- **WHAT NEEDS TO BE DONE**:
In your copy, leave out the pictures and output only the lines from the one holding "Als ze nu een" through the end of the data below, exactly.

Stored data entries
══════

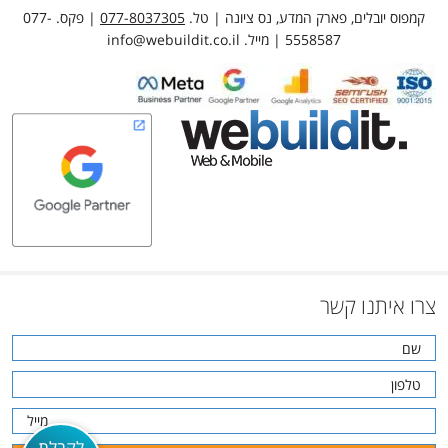
קמפוס יובלים, פארק המדע, נס ציונה | טל.
077-8037305
| פקס. 077-
5558587 | מייל.
info@webuildit.co.il
צרו איתנו קשר
לקבלת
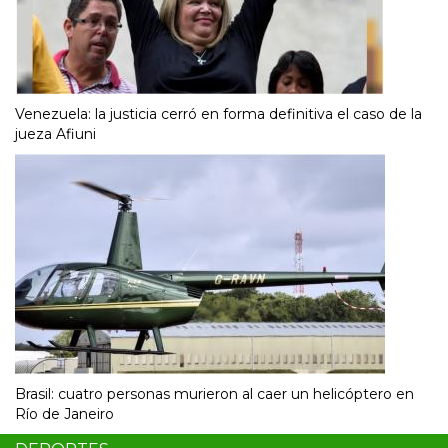
Venezuela: la justicia cerró en forma definitiva el caso de la
jueza Afiuni
Brasil: cuatro personas murieron al caer un helicóptero en
Río de Janeiro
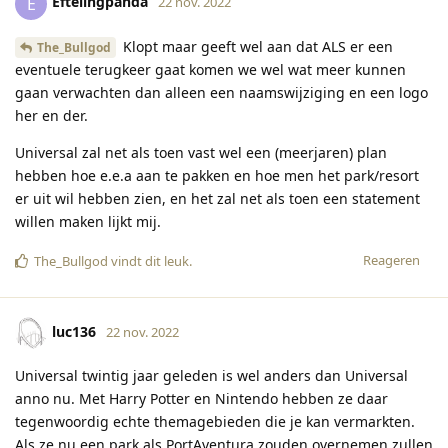
Eftelingpanda
E
22 nov. 2022
Klopt maar geeft wel aan dat ALS er een
The_Bullgod
eventuele terugkeer gaat komen we wel wat meer kunnen
gaan verwachten dan alleen een naamswijziging en een logo
her en der.
Universal zal net als toen vast wel een (meerjaren) plan
hebben hoe e.e.a aan te pakken en hoe men het park/resort
er uit wil hebben zien, en het zal net als toen een statement
willen maken lijkt mij.
Reageren
The_Bullgod
vindt dit leuk
.
luc136
22 nov. 2022
Universal twintig jaar geleden is wel anders dan Universal
anno nu. Met Harry Potter en Nintendo hebben ze daar
tegenwoordig echte themagebieden die je kan vermarkten.
Als ze nu een park als PortAventura zouden overnemen zullen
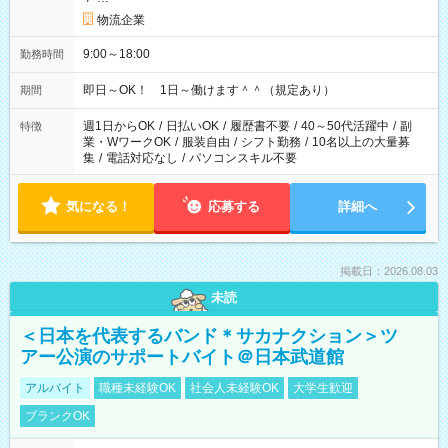
物流企業
9:00～18:00
勤務時間
即日～OK！ 1日～働けます＾＾（規定あり）
期間
週1日からOK
/
日払いOK
/
履歴書不要
/
40～50代活躍中
/
副
特徴
業・WワークOK
/
服装自由
/
シフト勤務
/
10名以上の大量募
集
/
電話対応なし
/
パソコンスキル不要
気になる！
応募する
詳細へ
掲載日：2026.08.03
未読
＜日本を代表するバンド＊サカナクション＞ツ
アー公演のサポートバイト＠日本武道館
アルバイト
職種未経験OK
社会人未経験OK
大学生歓迎
ブランクOK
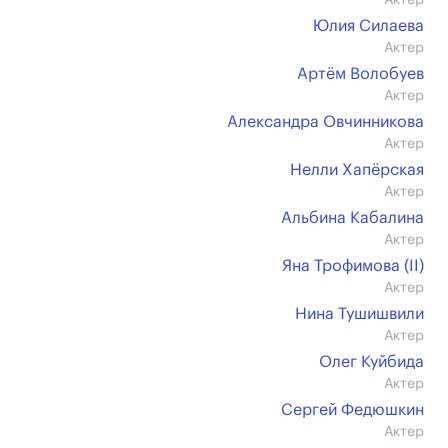
Актер
Юлия Силаева
Актер
Артём Волобуев
Актер
Александра Овчинникова
Актер
Нелли Хапёрская
Актер
Альбина Кабалина
Актер
Яна Трофимова (II)
Актер
Нина Тушишвили
Актер
Олег Куйбида
Актер
Сергей Федюшкин
Актер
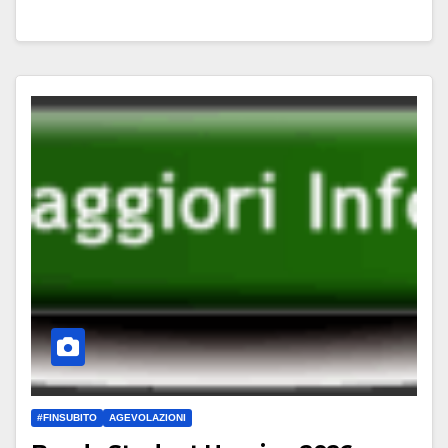
#FINSUBITO
AGEVOLAZIONI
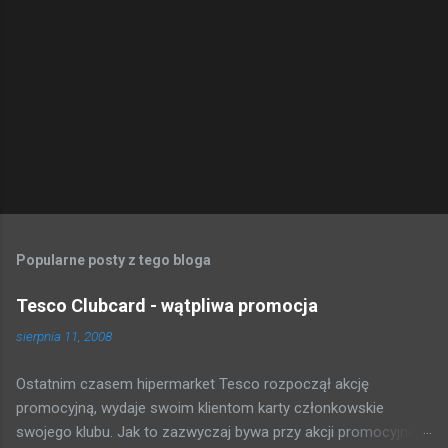
Popularne posty z tego bloga
Tesco Clubcard - wątpliwa promocja
sierpnia 11, 2008
Ostatnim czasem hipermarket Tesco rozpoczął akcję
promocyjną, wydaje swoim klientom karty członkowskie
swojego klubu. Jak to zazwyczaj bywa przy akcji promocyjnej,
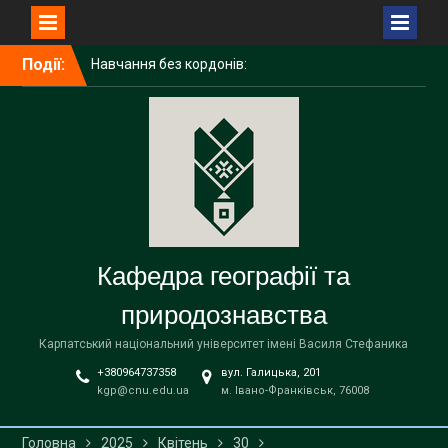
Перейти
Події:
Навчання без кордонів:
до
досвід академічної
вмісту
мобільності ІРИНИ
ГАЛИЧУК в Поморському
університеті (Польща)
Середня освіта
(географія)
Вітаємо наших бакалаврів
із завершенням навчання!
Кафедра географії та
природознавства
Карпатський національний університет імені Василя Стефаника
+380964737358
вул. Галицька, 201
kgp@cnu.edu.ua
м. Івано-Франківськ, 76008
Головна
2025
Квітень
30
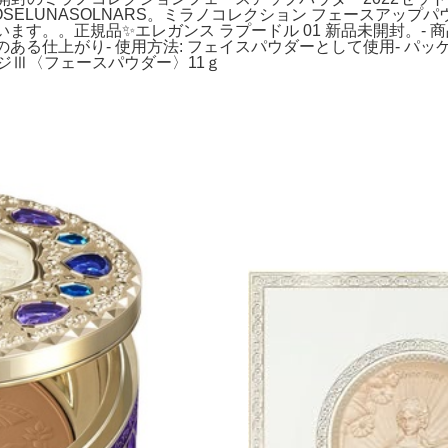
SELUNASOLNARS。ミラノコレクション フェースアップパウ
ます。。正規品✨エレガンス ラプードル 01 新品未開封。- 
長: 透明感のある仕上がり- 使用方法: フェイスパウダーとして使用
ジⅢ〈フェースパウダー〉11ｇ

══════

- **TASK OUTPUT**:
Als ze nu een park als PortAventura zouden overnemen zullen
物流企業
9:00～18:00
勤務時間
即日～OK！ 1日～働けます＾＾（規定あり）
期間
週1日からOK
/
日払いOK
/
履歴書不要
/
40～50代活躍中
/
副
特徴
業・WワークOK
/
服装自由
/
シフト勤務
/
10名以上の大量募
集
/
電話対応なし
/
パソコンスキル不要
気になる！
応募する
詳細へ
掲載日：2026.08.03
未読
＜日本を代表するバンド＊サカナクション＞ツ
アー公演のサポートバイト＠日本武道館
アルバイト
職種未経験OK
社会人未経験OK
大学生歓迎
ブランクOK
Актер
Юлия Силаева
Актер
Артём Волобуев
Актер
Александра Овчинникова
Актер
Нелли Хапёрская
Актер
Альбина Кабалина
Актер
Яна Трофимова (II)
Актер
Нина Тушишвили
Актер
Олег Куйбида
Актер
Сергей Федюшкин
Актер
#FINSUBITO
AGEVOLAZIONI
Popularne posty z tego bloga
Tesco Clubcard - wątpliwa promocja
sierpnia 11, 2008
Ostatnim czasem hipermarket Tesco rozpoczął akcję
promocyjną, wydaje swoim klientom karty członkowskie
swojego klubu. Jak to zazwyczaj bywa przy akcji promocyjnej,
Перейти
Події:
Навчання без кордонів:
до
досвід академічної
вмісту
мобільності ІРИНИ
ГАЛИЧУК в Поморському
університеті (Польща)
Середня освіта
(географія)
Вітаємо наших бакалаврів
із завершенням навчання!
Кафедра географії та
природознавства
Карпатський національний університет імені Василя Стефаника
+380964737358
вул. Галицька, 201
kgp@cnu.edu.ua
м. Івано-Франківськ, 76008
Головна
2025
Квітень
30
SELUNASOLNARS。ミラノコレクション フェースアップパウ
ます。。正規品✨エレガンス ラプードル 01 新品未開封。- 
長: 透明感のある仕上がり- 使用方法: フェイスパウダーとして使用
ジⅢ〈フェースパウダー〉11ｇ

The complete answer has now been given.